* **Record excerpts**
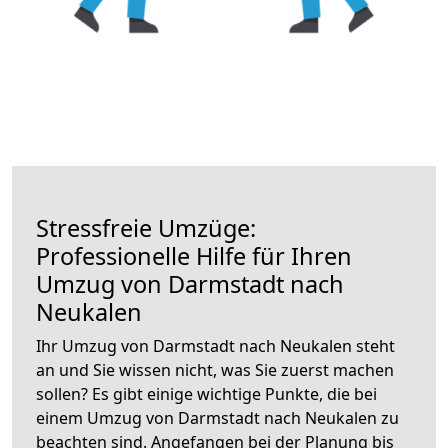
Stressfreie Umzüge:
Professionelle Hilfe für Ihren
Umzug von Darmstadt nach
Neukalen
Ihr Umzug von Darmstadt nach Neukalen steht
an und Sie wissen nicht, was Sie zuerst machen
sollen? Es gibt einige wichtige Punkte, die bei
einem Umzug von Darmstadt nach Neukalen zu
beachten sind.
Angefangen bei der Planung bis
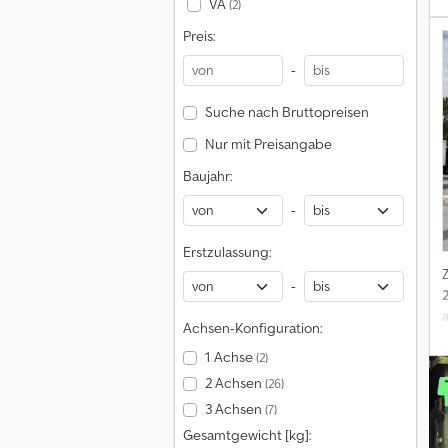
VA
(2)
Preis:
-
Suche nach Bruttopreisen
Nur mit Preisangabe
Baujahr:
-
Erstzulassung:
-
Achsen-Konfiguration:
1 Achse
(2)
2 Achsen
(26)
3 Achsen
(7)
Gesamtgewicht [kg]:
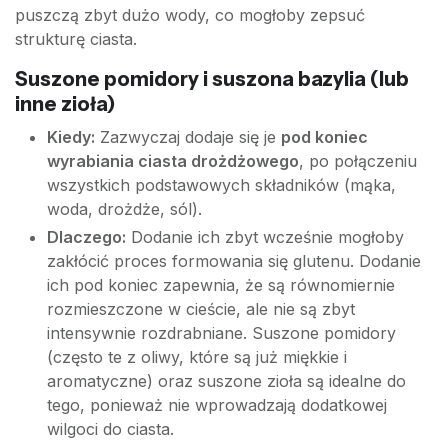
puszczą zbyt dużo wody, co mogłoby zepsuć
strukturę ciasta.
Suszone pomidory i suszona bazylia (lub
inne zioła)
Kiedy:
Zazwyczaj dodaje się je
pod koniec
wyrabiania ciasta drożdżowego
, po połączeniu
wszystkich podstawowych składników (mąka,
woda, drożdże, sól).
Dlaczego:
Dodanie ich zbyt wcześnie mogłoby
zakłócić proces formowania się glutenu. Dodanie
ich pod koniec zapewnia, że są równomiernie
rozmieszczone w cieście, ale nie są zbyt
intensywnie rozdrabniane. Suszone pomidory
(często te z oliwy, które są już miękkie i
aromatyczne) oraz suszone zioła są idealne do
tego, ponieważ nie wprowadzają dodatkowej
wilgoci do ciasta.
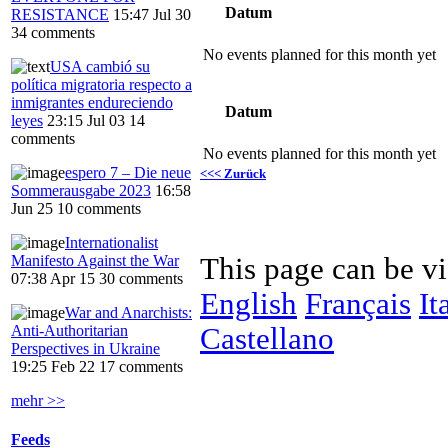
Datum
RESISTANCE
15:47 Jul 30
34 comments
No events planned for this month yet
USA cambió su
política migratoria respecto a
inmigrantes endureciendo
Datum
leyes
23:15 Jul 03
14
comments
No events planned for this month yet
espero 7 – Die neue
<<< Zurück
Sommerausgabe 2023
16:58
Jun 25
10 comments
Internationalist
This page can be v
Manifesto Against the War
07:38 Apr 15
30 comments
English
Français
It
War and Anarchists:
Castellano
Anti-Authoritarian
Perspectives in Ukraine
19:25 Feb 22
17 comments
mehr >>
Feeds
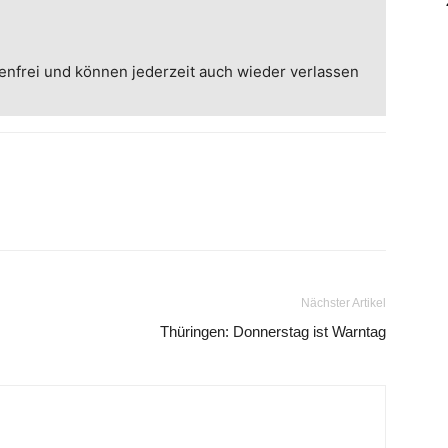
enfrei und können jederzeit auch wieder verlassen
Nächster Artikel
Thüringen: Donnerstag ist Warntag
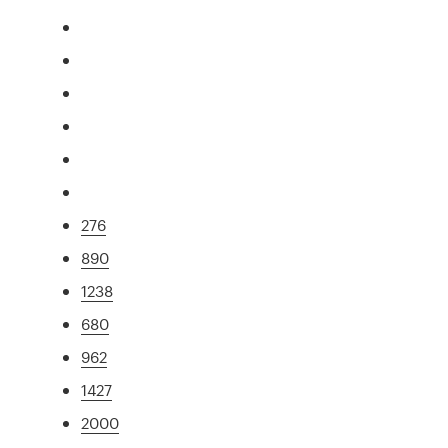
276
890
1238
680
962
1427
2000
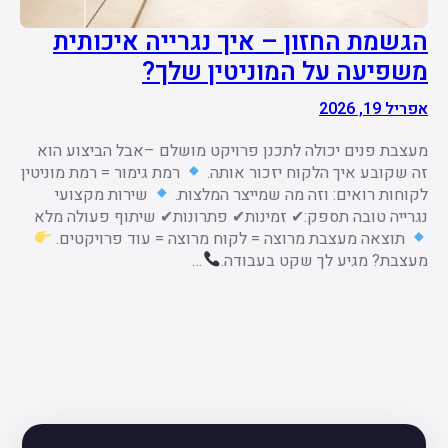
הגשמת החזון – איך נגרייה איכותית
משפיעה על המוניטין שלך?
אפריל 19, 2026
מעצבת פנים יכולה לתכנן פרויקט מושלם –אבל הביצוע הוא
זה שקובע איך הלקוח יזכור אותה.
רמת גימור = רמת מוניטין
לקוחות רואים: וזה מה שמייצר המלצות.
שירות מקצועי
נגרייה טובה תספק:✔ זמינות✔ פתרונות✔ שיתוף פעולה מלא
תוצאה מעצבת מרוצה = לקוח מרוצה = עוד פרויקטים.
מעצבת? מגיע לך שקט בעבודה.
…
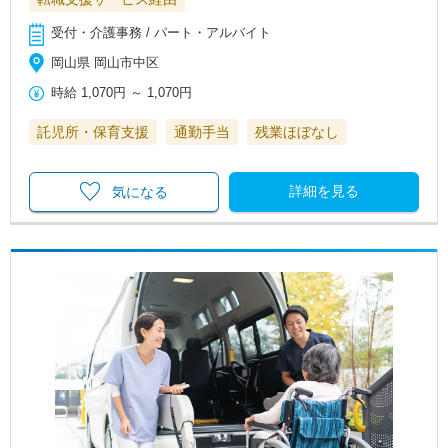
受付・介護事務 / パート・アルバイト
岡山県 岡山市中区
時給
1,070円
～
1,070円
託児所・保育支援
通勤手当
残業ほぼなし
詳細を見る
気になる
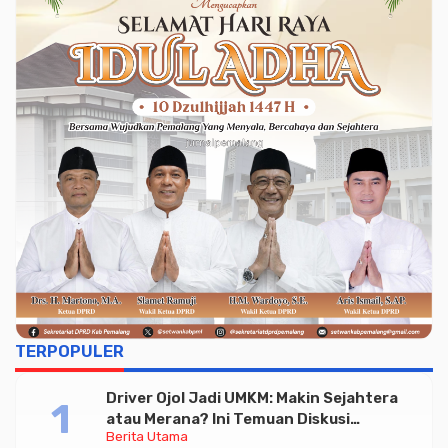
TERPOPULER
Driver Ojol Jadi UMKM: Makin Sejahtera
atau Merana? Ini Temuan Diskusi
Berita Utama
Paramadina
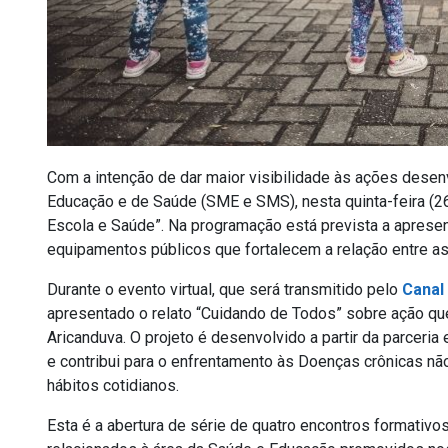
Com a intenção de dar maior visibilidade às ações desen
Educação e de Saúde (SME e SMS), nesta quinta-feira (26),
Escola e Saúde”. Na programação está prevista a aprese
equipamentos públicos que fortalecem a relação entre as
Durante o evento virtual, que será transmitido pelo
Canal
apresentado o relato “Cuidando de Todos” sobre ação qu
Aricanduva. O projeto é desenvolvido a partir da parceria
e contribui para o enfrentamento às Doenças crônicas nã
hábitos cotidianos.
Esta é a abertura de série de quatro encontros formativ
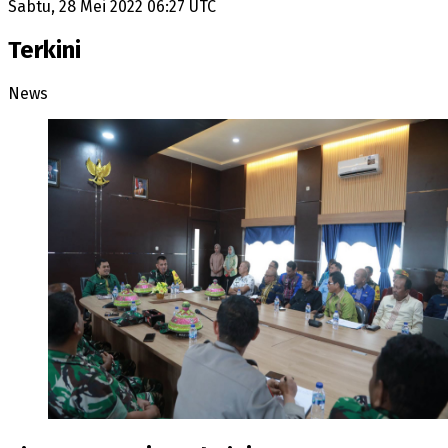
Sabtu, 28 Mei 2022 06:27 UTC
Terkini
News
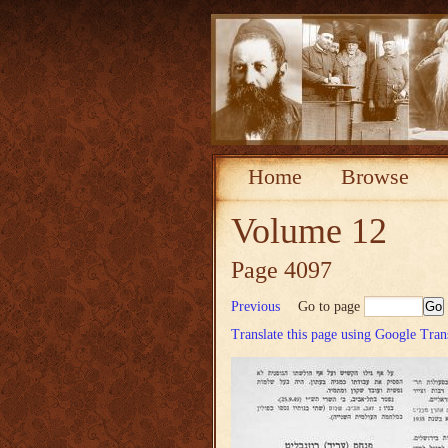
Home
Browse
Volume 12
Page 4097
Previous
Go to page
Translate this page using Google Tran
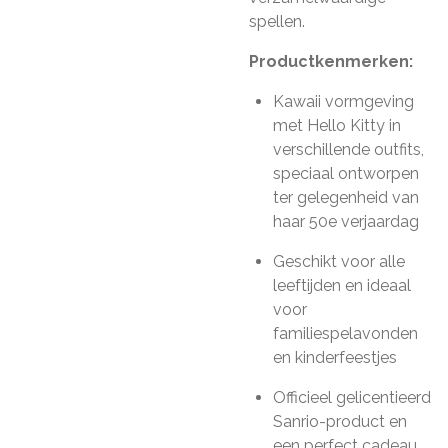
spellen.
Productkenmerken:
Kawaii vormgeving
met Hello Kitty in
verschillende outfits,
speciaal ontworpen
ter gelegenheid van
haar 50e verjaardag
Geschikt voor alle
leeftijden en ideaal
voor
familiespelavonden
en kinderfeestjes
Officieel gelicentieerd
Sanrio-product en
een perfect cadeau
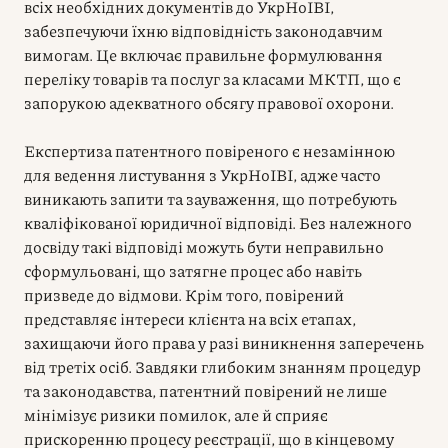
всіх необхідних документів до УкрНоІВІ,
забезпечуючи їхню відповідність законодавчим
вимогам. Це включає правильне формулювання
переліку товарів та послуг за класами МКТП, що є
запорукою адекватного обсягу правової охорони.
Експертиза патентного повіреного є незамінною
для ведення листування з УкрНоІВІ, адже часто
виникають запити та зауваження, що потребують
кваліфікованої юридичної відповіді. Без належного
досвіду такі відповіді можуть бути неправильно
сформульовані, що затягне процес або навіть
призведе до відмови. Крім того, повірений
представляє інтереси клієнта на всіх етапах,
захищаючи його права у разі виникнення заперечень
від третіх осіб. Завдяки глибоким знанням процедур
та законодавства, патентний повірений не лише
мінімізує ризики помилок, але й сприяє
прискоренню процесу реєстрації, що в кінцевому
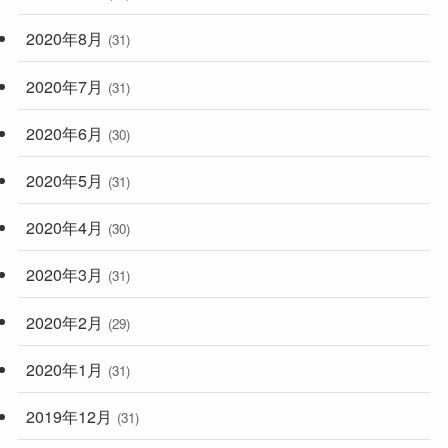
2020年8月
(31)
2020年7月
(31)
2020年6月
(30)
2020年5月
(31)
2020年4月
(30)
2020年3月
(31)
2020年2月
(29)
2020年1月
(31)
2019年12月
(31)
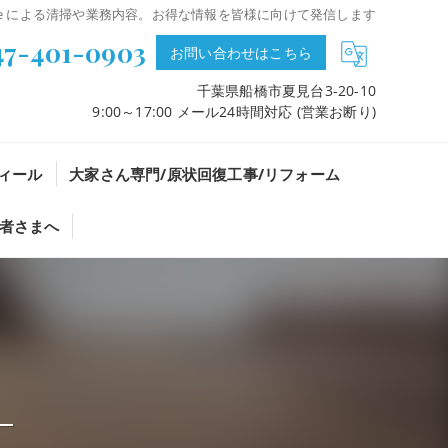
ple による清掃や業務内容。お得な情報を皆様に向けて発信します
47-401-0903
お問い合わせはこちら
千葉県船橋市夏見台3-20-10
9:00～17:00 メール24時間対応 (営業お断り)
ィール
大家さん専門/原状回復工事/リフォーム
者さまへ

* **What is expected**
Leaving pictures aside, give again word for word each line from the one with "захищаючи його права" to the final line of the entries.

* **Result**
захищаючи його права у разі виникнення заперечень
від третіх осіб. Завдяки глибоким знанням процедур
та законодавства, патентний повірений не лише
мінімізує ризики помилок, але й сприяє
прискоренню процесу реєстрації, що в кінцевому
2020年8月
(31)
2020年7月
(31)
2020年6月
(30)
2020年5月
(31)
2020年4月
(30)
2020年3月
(31)
2020年2月
(29)
2020年1月
(31)
2019年12月
(31)
ple による清掃や業務内容。お得な情報を皆様に向けて発信します
47-401-0903
お問い合わせはこちら
千葉県船橋市夏見台3-20-10
9:00～17:00 メール24時間対応 (営業お断り)
ィール
大家さん専門/原状回復工事/リフォーム
者さまへ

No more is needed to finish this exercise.